• [ACTIVITY]:
Check every line below for the string "message". Copy the ones that have it.

(Bounding box prediction data)
==============================
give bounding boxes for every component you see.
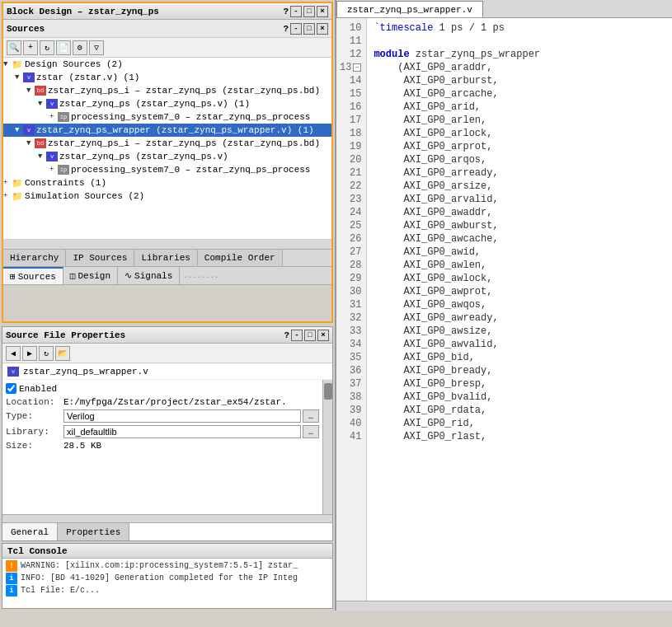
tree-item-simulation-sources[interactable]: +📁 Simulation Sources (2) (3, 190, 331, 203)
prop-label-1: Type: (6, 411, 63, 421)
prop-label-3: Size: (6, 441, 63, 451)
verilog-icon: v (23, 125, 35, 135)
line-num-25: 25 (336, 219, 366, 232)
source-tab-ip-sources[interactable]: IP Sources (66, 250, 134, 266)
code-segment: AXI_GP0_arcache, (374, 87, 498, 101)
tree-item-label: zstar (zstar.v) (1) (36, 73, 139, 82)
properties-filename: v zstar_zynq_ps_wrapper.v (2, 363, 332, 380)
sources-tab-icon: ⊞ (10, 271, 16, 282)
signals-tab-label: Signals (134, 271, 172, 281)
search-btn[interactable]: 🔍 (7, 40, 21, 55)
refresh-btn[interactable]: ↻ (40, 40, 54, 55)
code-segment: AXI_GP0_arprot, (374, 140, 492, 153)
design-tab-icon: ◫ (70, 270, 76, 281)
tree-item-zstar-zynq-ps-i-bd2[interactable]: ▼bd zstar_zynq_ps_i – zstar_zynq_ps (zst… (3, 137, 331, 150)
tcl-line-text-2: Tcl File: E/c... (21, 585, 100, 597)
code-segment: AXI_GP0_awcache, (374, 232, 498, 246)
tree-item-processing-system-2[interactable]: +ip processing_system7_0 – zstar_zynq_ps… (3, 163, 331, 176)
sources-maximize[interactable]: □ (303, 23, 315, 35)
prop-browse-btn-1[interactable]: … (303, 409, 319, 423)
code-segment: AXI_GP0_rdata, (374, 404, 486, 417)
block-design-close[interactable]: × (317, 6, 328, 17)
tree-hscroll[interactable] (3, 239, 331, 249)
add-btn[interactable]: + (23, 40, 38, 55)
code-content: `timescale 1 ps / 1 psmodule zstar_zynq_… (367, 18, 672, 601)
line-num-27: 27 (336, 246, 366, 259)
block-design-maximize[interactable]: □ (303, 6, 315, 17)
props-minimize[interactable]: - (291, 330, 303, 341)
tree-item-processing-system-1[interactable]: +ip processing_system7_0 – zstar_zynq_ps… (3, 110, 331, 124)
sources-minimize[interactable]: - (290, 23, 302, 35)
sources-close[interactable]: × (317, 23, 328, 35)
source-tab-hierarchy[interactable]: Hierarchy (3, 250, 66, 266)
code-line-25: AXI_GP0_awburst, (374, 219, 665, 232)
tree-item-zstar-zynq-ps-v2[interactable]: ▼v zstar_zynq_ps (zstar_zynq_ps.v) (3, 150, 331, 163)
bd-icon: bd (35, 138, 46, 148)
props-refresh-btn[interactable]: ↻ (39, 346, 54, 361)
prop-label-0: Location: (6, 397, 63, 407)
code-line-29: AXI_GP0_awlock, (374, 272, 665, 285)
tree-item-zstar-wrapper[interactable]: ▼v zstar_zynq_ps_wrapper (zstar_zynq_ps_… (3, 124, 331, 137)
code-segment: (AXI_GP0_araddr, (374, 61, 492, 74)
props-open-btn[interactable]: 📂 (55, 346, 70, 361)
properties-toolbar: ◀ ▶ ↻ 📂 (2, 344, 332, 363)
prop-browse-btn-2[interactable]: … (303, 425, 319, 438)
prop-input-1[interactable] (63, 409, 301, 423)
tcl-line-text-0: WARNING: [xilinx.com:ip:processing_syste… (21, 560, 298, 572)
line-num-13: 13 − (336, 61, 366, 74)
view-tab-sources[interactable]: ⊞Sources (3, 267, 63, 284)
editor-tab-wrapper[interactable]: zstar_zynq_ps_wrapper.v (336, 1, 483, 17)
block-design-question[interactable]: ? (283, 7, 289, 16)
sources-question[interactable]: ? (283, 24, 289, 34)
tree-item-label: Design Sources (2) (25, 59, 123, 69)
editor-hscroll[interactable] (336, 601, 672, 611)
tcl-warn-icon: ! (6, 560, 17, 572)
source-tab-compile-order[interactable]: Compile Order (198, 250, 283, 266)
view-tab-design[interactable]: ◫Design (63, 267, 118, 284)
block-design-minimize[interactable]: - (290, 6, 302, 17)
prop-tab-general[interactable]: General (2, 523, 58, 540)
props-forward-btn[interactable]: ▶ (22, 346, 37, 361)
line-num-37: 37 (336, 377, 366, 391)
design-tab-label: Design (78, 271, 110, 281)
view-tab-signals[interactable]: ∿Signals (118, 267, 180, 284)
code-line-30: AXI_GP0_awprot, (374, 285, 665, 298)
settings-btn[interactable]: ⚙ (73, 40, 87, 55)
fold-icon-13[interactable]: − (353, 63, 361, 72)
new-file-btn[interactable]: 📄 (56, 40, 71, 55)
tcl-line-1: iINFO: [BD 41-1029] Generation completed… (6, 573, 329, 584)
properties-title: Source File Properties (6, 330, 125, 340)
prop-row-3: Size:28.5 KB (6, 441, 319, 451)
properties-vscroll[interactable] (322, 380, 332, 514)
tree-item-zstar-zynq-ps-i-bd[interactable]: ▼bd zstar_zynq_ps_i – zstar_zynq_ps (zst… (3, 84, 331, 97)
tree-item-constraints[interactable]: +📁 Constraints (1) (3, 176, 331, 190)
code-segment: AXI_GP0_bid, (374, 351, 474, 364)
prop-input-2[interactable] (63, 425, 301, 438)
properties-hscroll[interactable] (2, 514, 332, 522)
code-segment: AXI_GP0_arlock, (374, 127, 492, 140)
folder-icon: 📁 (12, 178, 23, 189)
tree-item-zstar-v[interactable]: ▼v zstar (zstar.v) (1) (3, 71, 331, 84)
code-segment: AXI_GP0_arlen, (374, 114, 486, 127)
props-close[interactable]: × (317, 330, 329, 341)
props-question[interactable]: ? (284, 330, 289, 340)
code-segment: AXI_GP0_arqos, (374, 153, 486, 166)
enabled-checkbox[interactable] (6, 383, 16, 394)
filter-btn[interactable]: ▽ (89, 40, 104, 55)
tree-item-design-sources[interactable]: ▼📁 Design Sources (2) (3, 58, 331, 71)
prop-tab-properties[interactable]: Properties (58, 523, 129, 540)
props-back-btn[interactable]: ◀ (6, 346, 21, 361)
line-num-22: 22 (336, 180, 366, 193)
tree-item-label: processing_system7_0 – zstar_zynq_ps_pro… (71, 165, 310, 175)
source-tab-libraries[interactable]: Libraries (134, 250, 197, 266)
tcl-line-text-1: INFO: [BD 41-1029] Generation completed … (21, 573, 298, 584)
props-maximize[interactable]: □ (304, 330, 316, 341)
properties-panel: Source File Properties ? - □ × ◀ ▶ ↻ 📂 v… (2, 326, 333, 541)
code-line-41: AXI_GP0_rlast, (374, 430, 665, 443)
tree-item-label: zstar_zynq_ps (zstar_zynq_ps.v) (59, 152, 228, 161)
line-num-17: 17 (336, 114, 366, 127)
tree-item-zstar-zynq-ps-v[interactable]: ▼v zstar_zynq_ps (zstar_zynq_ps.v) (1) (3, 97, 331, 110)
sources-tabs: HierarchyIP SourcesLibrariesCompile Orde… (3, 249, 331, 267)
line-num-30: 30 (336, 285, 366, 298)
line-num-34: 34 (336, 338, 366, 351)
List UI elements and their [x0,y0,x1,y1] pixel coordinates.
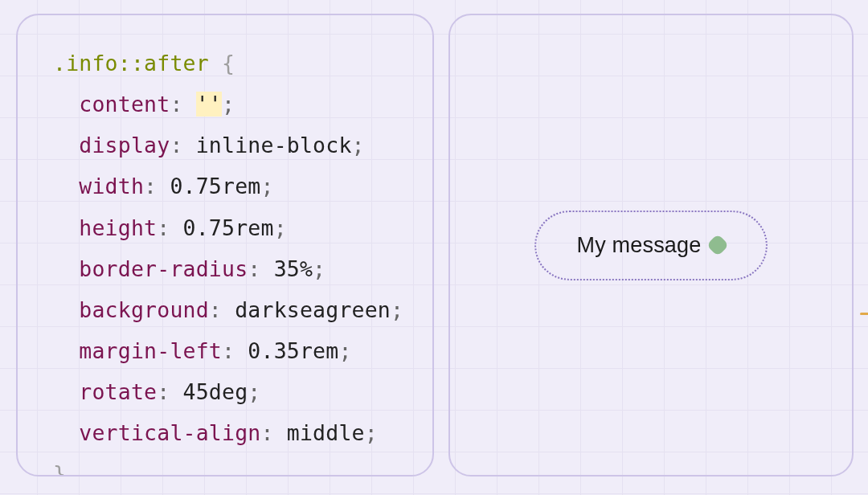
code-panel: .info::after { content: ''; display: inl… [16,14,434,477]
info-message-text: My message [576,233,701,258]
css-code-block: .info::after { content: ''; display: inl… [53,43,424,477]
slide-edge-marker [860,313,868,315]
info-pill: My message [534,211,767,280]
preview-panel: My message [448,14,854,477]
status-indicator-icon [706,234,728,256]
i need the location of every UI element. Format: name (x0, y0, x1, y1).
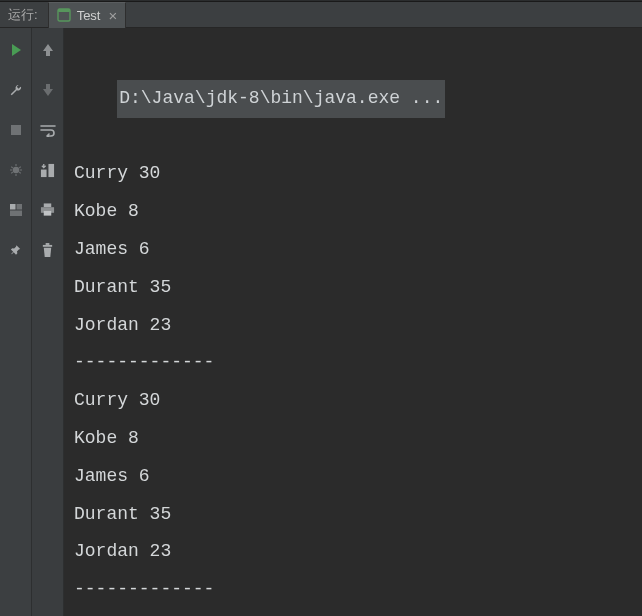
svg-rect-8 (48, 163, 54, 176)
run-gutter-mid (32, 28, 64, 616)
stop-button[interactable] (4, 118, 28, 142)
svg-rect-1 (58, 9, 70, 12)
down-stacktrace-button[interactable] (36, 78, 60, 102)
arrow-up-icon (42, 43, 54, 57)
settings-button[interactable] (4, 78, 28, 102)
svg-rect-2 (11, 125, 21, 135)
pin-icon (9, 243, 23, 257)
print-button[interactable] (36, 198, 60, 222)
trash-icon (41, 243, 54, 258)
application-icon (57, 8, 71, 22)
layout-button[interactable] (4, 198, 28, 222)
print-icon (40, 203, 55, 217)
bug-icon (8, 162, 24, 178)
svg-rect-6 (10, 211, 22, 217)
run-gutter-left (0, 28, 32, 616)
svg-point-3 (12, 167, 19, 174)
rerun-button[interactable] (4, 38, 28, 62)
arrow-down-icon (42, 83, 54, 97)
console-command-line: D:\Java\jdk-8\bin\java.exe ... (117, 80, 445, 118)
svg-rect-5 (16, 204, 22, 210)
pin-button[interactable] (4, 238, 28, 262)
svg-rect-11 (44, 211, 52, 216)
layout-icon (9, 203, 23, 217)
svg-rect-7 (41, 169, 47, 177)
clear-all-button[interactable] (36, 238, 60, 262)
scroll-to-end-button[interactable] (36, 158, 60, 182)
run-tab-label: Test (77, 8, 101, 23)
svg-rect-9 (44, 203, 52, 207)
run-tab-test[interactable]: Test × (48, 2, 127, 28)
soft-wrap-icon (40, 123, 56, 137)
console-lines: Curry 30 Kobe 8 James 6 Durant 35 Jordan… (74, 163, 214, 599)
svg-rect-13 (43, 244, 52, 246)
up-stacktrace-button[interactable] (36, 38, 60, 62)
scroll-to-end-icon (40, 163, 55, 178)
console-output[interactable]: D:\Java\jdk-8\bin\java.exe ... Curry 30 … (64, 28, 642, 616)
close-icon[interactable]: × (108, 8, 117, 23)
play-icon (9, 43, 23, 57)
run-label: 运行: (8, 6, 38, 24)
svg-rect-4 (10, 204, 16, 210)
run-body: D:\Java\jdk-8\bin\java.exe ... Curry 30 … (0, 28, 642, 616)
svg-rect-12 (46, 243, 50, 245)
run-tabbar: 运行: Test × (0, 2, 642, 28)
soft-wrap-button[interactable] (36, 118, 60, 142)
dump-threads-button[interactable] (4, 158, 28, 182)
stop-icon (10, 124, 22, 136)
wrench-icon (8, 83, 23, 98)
==============================
• [RESULT OF THIS TASK]:
info-message-text: My message [576,233,701,258]
info-pill: My message [534,211,767,280]
preview-panel: My message [448,14,854,477]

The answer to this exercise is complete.